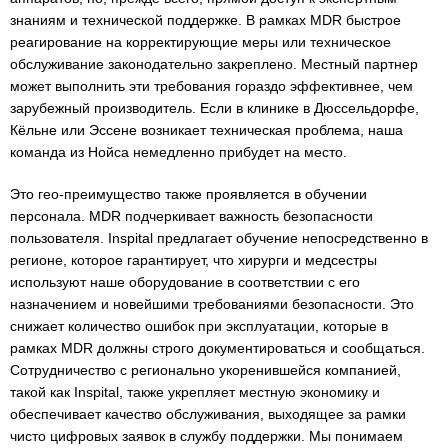
знаниям и технической поддержке. В рамках MDR быстрое
реагирование на корректирующие меры или техническое
обслуживание законодательно закреплено. Местный партнер
может выполнить эти требования гораздо эффективнее, чем
зарубежный производитель. Если в клинике в Дюссельдорфе,
Кёльне или Эссене возникает техническая проблема, наша
команда из Нойса немедленно прибудет на место.
Это гео-преимущество также проявляется в обучении
персонала. MDR подчеркивает важность безопасности
пользователя. Inspital предлагает обучение непосредственно в
регионе, которое гарантирует, что хирурги и медсестры
используют наше оборудование в соответствии с его
назначением и новейшими требованиями безопасности. Это
снижает количество ошибок при эксплуатации, которые в
рамках MDR должны строго документироваться и сообщаться.
Сотрудничество с регионально укоренившейся компанией,
такой как Inspital, также укрепляет местную экономику и
обеспечивает качество обслуживания, выходящее за рамки
чисто цифровых заявок в службу поддержки. Мы понимаем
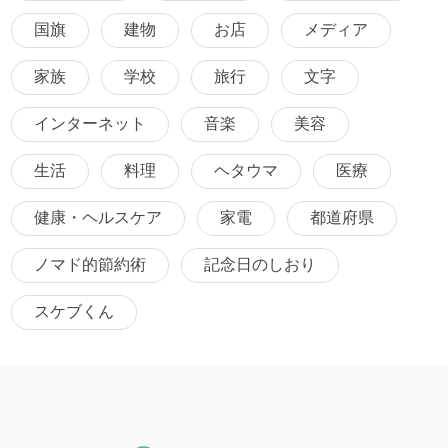
国旗
建物
お店
メディア
家族
学校
旅行
文字
インターネット
音楽
美容
生活
料理
ヘタウマ
医療
健康・ヘルスケア
家電
都道府県
ノマド的節約術
記念日のしおり
スケブくん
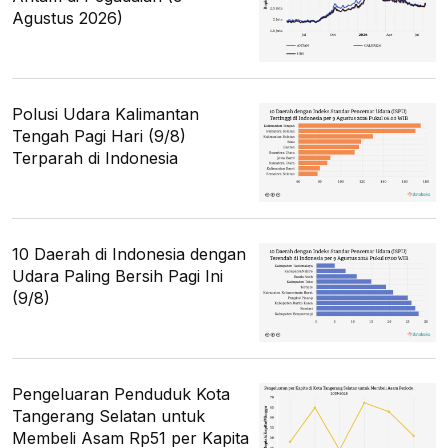
Agustus 2026)
Polusi Udara Kalimantan
Tengah Pagi Hari (9/8)
Terparah di Indonesia
10 Daerah di Indonesia dengan
Udara Paling Bersih Pagi Ini
(9/8)
Pengeluaran Penduduk Kota
Tangerang Selatan untuk
Membeli Asam Rp51 per Kapita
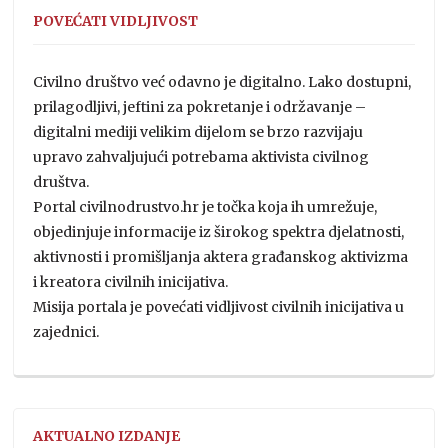
POVEĆATI VIDLJIVOST
Civilno društvo već odavno je digitalno. Lako dostupni,
prilagodljivi, jeftini za pokretanje i održavanje –
digitalni mediji velikim dijelom se brzo razvijaju
upravo zahvaljujući potrebama aktivista civilnog
društva.
Portal civilnodrustvo.hr je točka koja ih umrežuje,
objedinjuje informacije iz širokog spektra djelatnosti,
aktivnosti i promišljanja aktera građanskog aktivizma
i kreatora civilnih inicijativa.
Misija portala je povećati vidljivost civilnih inicijativa u
zajednici.
AKTUALNO IZDANJE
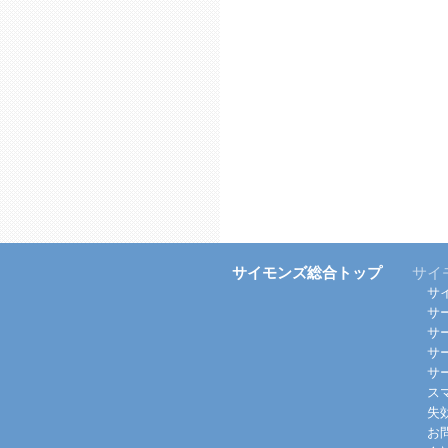
サイモンズ総合トップ
サイ
サ
サ
サ
サ
サ
ス
失
お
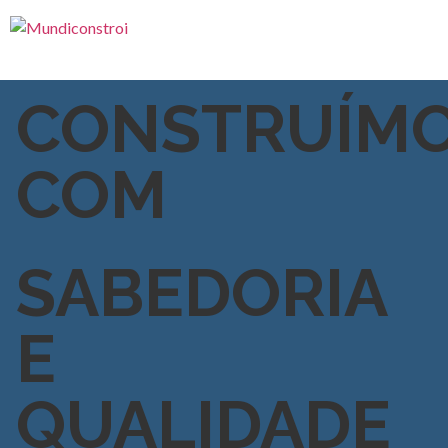
CONSTRUÍM
COM
SABEDORIA
E
QUALIDADE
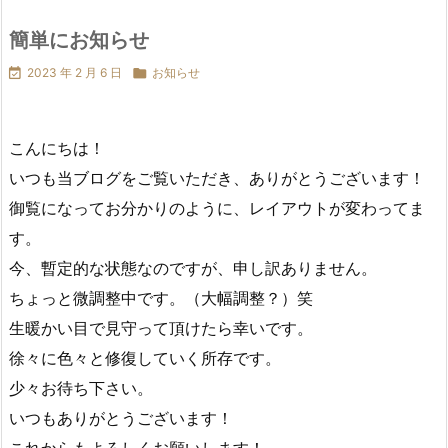
簡単にお知らせ

2023 年 2 月 6 日

お知らせ
こんにちは！
いつも当ブログをご覧いただき、ありがとうございます！
御覧になってお分かりのように、レイアウトが変わってま
す。
今、暫定的な状態なのですが、申し訳ありません。
ちょっと微調整中です。（大幅調整？）笑
生暖かい目で見守って頂けたら幸いです。
徐々に色々と修復していく所存です。
少々お待ち下さい。
いつもありがとうございます！
これからもよろしくお願いします！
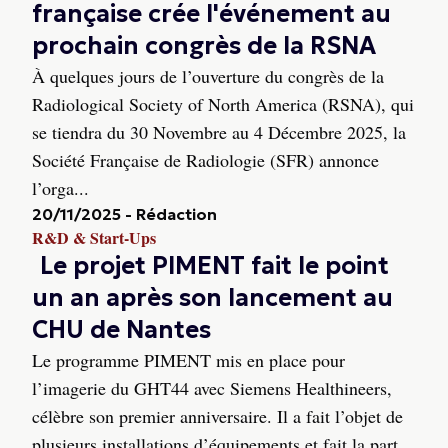
française crée l'événement au
prochain congrès de la RSNA
À quelques jours de l’ouverture du congrès de la
Radiological Society of North America (RSNA), qui
se tiendra du 30 Novembre au 4 Décembre 2025, la
Société Française de Radiologie (SFR) annonce
l’orga...
20/11/2025
-
Rédaction
R&D & Start-Ups
Le projet PIMENT fait le point
un an après son lancement au
CHU de Nantes
Le programme PIMENT mis en place pour
l’imagerie du GHT44 avec Siemens Healthineers,
célèbre son premier anniversaire. Il a fait l’objet de
plusieurs installations d’équipements et fait la part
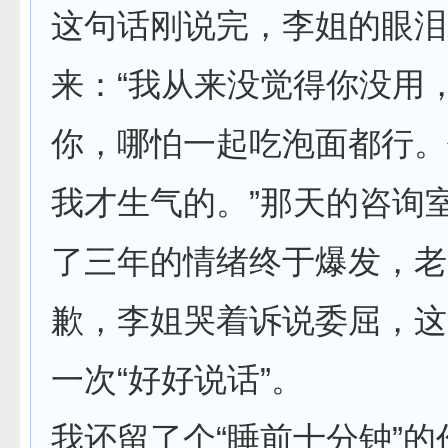
这句话刚说完，李姐的眼泪
来：“我从来没觉得你没用
你，哪怕一起吃泡面都行。
我才生气的。”那天的咨询
了三年的情绪终于爆发，老
歉，李姐哭着诉说委屈，这
一次“好好说话”。
我还留了个“睡前十分钟”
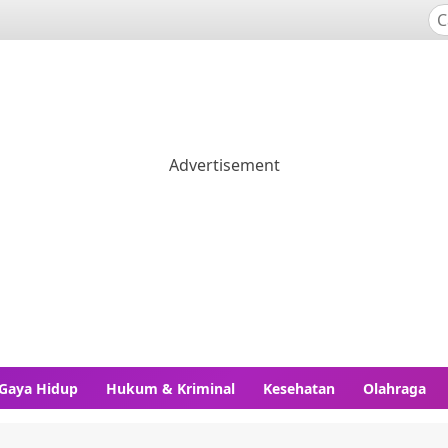
Gaya Hidup
Hukum & Kriminal
Kesehatan
Olahraga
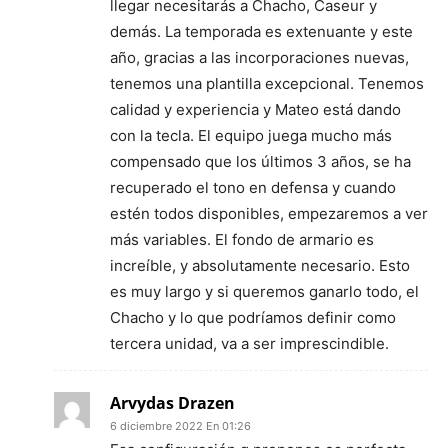
llegar necesitarás a Chacho, Caseur y
demás. La temporada es extenuante y este
año, gracias a las incorporaciones nuevas,
tenemos una plantilla excepcional. Tenemos
calidad y experiencia y Mateo está dando
con la tecla. El equipo juega mucho más
compensado que los últimos 3 años, se ha
recuperado el tono en defensa y cuando
estén todos disponibles, empezaremos a ver
más variables. El fondo de armario es
increíble, y absolutamente necesario. Esto
es muy largo y si queremos ganarlo todo, el
Chacho y lo que podríamos definir como
tercera unidad, va a ser imprescindible.
Arvydas Drazen
6 diciembre 2022 En 01:26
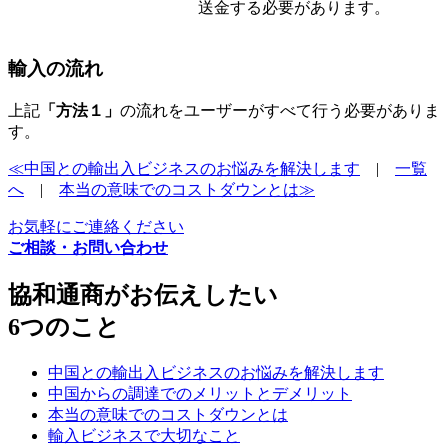
送金する必要があります。
輸入の流れ
上記
「方法１」
の流れをユーザーがすべて行う必要がありま
す。
≪中国との輸出入ビジネスのお悩みを解決します
|
一覧
へ
|
本当の意味でのコストダウンとは≫
お気軽にご連絡ください
ご相談・お問い合わせ
協和通商がお伝えしたい
6つのこと
中国との輸出入ビジネスのお悩みを解決します
中国からの調達でのメリットとデメリット
本当の意味でのコストダウンとは
輸入ビジネスで大切なこと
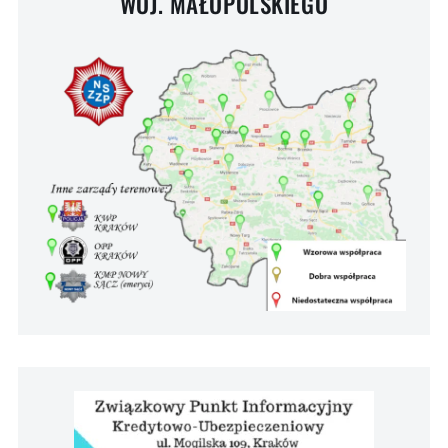
WOJ. MAŁOPOLSKIEGO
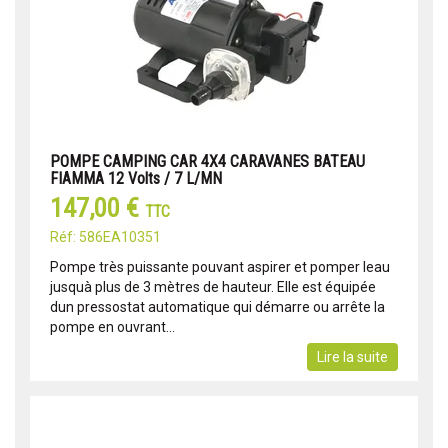
POMPE CAMPING CAR 4X4 CARAVANES BATEAU
FIAMMA 12 Volts / 7 L/MN
147,00 €
TTC
Réf: 586EA10351
Pompe très puissante pouvant aspirer et pomper leau
jusquà plus de 3 mètres de hauteur. Elle est équipée
dun pressostat automatique qui démarre ou arrête la
pompe en ouvrant...
Lire la suite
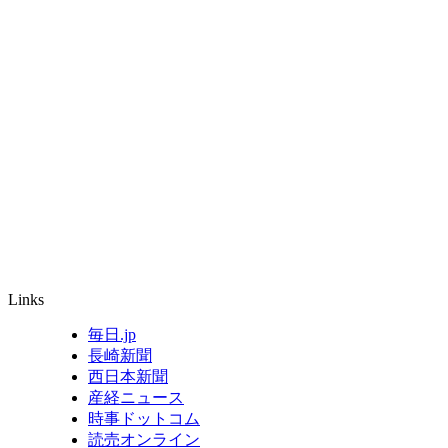
Links
毎日.jp
長崎新聞
西日本新聞
産経ニュース
時事ドットコム
読売オンライン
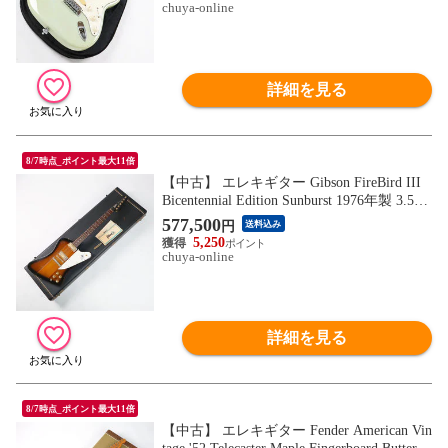
chuya-online
詳細を見る
8/7時点_ポイント最大11倍
【中古】 エレキギター Gibson FireBird III
Bicentennial Edition Sunburst 1976年製 3.58k
g ギブソン ファイアーバード 建国200周年
577,500
円
送料込み
記念モデル
5,250
chuya-online
詳細を見る
8/7時点_ポイント最大11倍
【中古】 エレキギター Fender American Vin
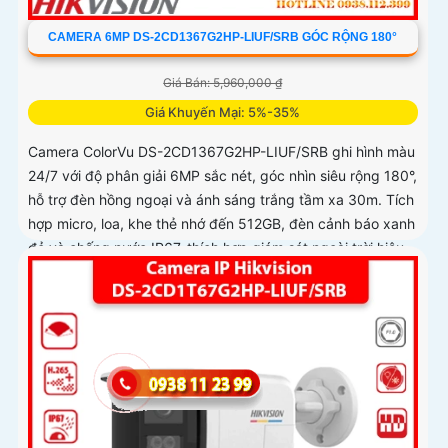
CAMERA 6MP DS-2CD1367G2HP-LIUF/SRB GÓC RỘNG 180°
Giá Bán: 5,960,000 ₫
Giá Khuyến Mại: 5%-35%
Camera ColorVu DS-2CD1367G2HP-LIUF/SRB ghi hình màu
24/7 với độ phân giải 6MP sắc nét, góc nhìn siêu rộng 180°,
hỗ trợ đèn hồng ngoại và ánh sáng trắng tầm xa 30m. Tích
hợp micro, loa, khe thẻ nhớ đến 512GB, đèn cảnh báo xanh
đỏ và chống nước IP67, thích hợp giám sát ngoài trời hiệu
quả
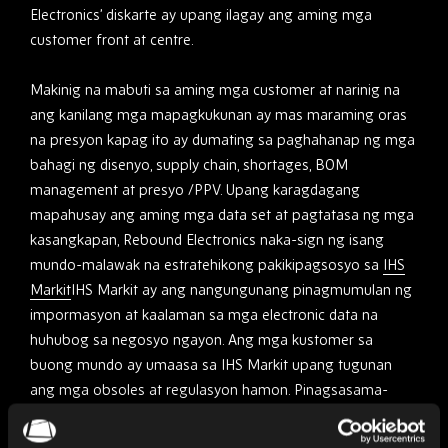
Electronics’ diskarte ay upang ilagay ang aming mga
customer front at centre.
Makinig na mabuti sa aming mga customer at narinig na
ang kanilang mga mapagkukunan ay mas maraming oras
na presyon kapag ito ay dumating sa paghahanap ng mga
bahagi ng disenyo, supply chain, shortages, BOM
management at presyo /PPV. Upang karagdagang
mapahusay ang aming mga data set at pagtatasa ng mga
kasangkapan, Rebound Electronics naka-sign ng isang
mundo-malawak na estratehikong pakikipagsosyo sa
IHS
Markit
IHS Markit ay ang nangungunang pinagmumulan ng
impormasyon at kaalaman sa mga electronic data na
huhubog sa negosyo ngayon. Ang mga kustomer sa
buong mundo ay umaasa sa IHS Markit upang tugunan
ang mga obsoles at regulasyon hamon. Pinagsasama-
sama nito ang pinakamatinding katalinuhan sa
pinakamalawak na hanay ng mga industriya at pamilihan.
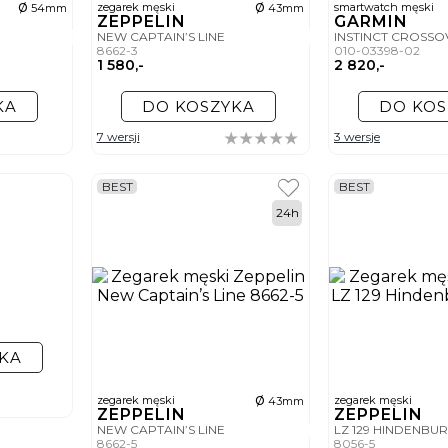
ø
ø
zegarek męski
smartwatch męski
54mm
43mm
ZEPPELIN
GARMIN
NEW CAPTAIN’S LINE
INSTINCT CROSSO
8662-3
010-03398-02
1 580,-
2 820,-
KA
DO KOSZYKA
DO KOS
7 wersji
3 wersje
BEST
BEST
24h
KA
ø
zegarek męski
zegarek męski
43mm
ZEPPELIN
ZEPPELIN
NEW CAPTAIN’S LINE
LZ 129 HINDENBU
8662-5
8056-5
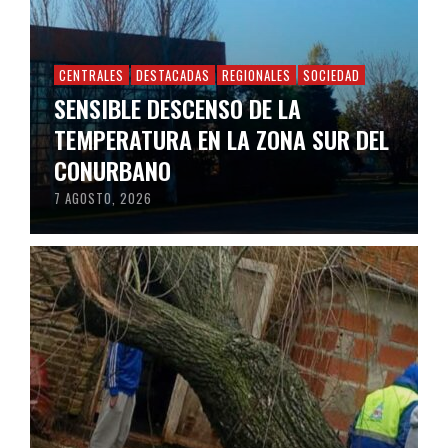
CENTRALES
DESTACADAS
REGIONALES
SOCIEDAD
SENSIBLE DESCENSO DE LA
TEMPERATURA EN LA ZONA SUR DEL
CONURBANO
7 AGOSTO, 2026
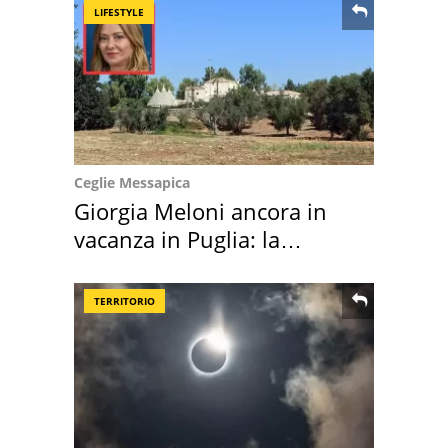
LIFESTYLE
Ceglie Messapica
Giorgia Meloni ancora in
vacanza in Puglia: la
location scelta
TERRITORIO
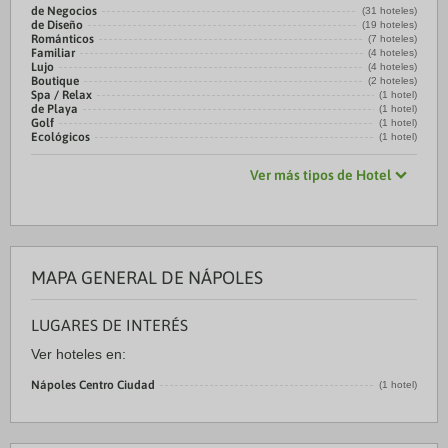
de Negocios
(31 hoteles)
de Diseño
(19 hoteles)
Románticos
(7 hoteles)
Familiar
(4 hoteles)
Lujo
(4 hoteles)
Boutique
(2 hoteles)
Spa / Relax
(1 hotel)
de Playa
(1 hotel)
Golf
(1 hotel)
Ecológicos
(1 hotel)
Ver más tipos de Hotel
MAPA GENERAL DE NÁPOLES
LUGARES DE INTERÉS
Ver hoteles en:
Nápoles Centro Ciudad
(1 hotel)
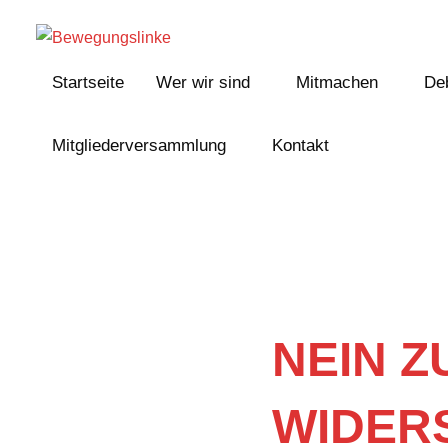
Zum
Inhalt
Bewegungslinke
springen
Startseite
Wer wir sind
Mitmachen
De
Mitgliederversammlung
Kontakt
NEIN Z
WIDER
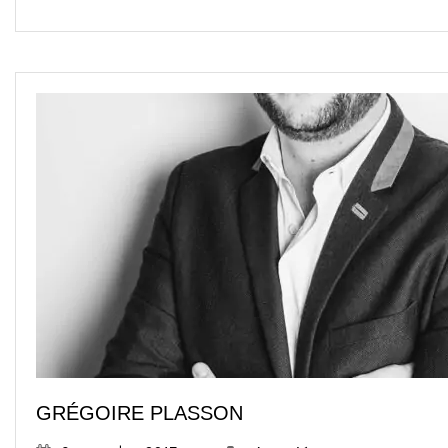
GRÉGOIRE PLASSON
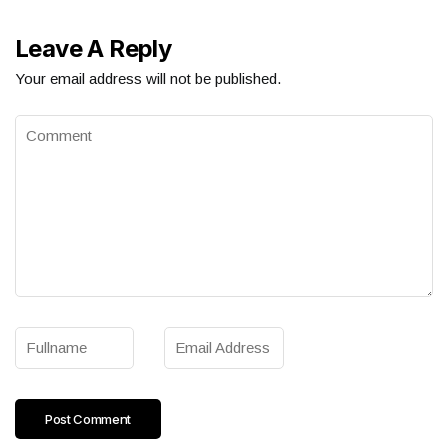
Leave A Reply
Your email address will not be published.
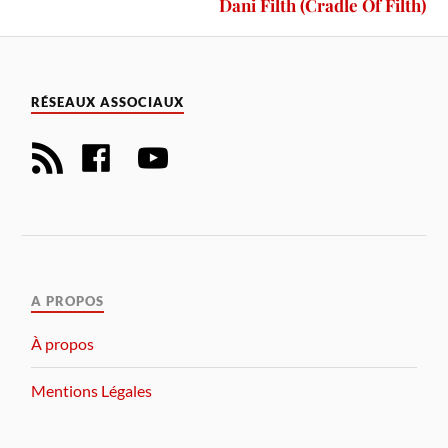
Dani Filth (Cradle Of Filth)
RÉSEAUX ASSOCIAUX
A PROPOS
À propos
Mentions Légales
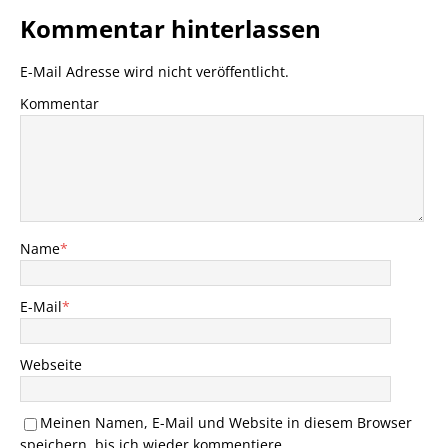
Kommentar hinterlassen
E-Mail Adresse wird nicht veröffentlicht.
Kommentar
Name
*
E-Mail
*
Webseite
Meinen Namen, E-Mail und Website in diesem Browser
speichern, bis ich wieder kommentiere.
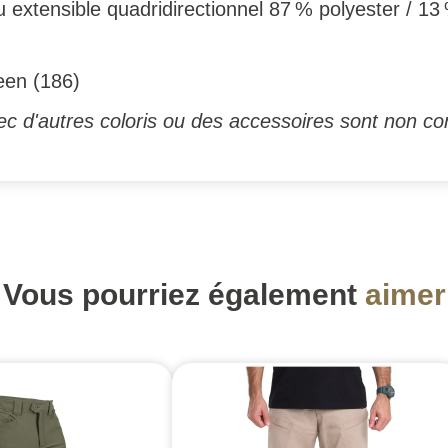
u extensible quadridirectionnel 87 % polyester / 13 
een (186)
c d'autres coloris ou des accessoires sont non con
Vous pourriez également
aimer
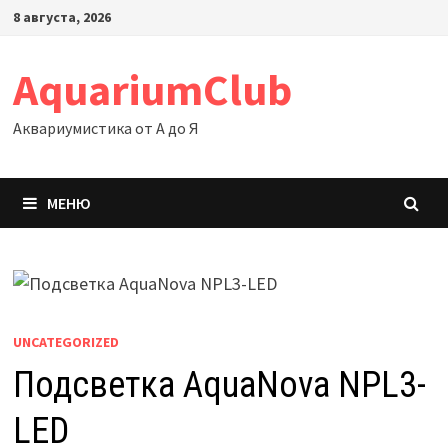
Перейти
8 августа, 2026
к
содержимому
AquariumClub
Аквариумистика от А до Я
МЕНЮ
UNCATEGORIZED
Подсветка AquaNova NPL3-
LED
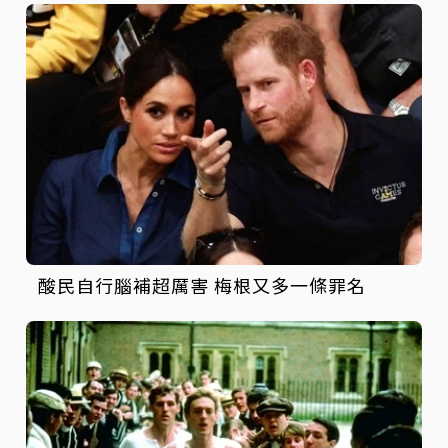
酸民自行腦補超厲害 梅根又多一條罪名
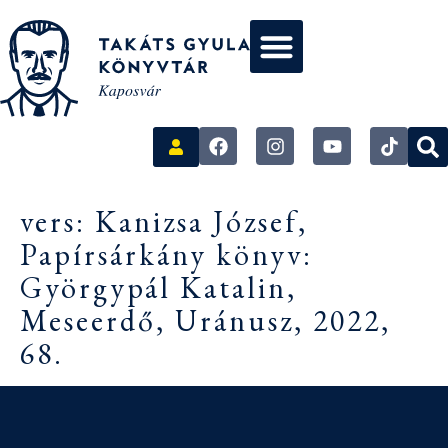
vers: Kanizsa József,
Papírsárkány könyv:
Györgypál Katalin,
Meseerdő, Uránusz, 2022,
68.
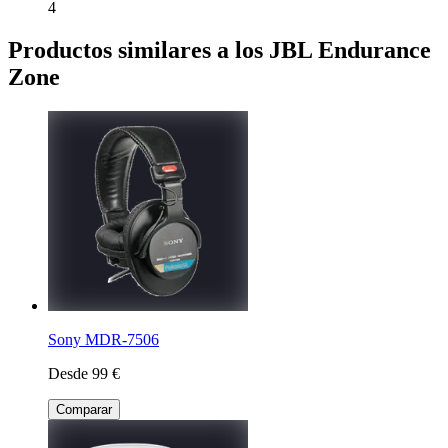
4
Productos similares a los JBL Endurance
Zone
Sony MDR-7506
Desde 99 €
Comparar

++++++++

- [Aim of the task] Output exactly the stretch of the listing that begins at the line containing "Ceglie Messapica" and ends at the line containing "LUGARES DE INTERÉS", both kept. Omit pictures and everything else.

- [Result of this task]
Ceglie Messapica
Giorgia Meloni ancora in
vacanza in Puglia: la
location scelta
TERRITORIO
de Negocios
(31 hoteles)
de Diseño
(19 hoteles)
Románticos
(7 hoteles)
Familiar
(4 hoteles)
Lujo
(4 hoteles)
Boutique
(2 hoteles)
Spa / Relax
(1 hotel)
de Playa
(1 hotel)
Golf
(1 hotel)
Ecológicos
(1 hotel)
Ver más tipos de Hotel
MAPA GENERAL DE NÁPOLES
LUGARES DE INTERÉS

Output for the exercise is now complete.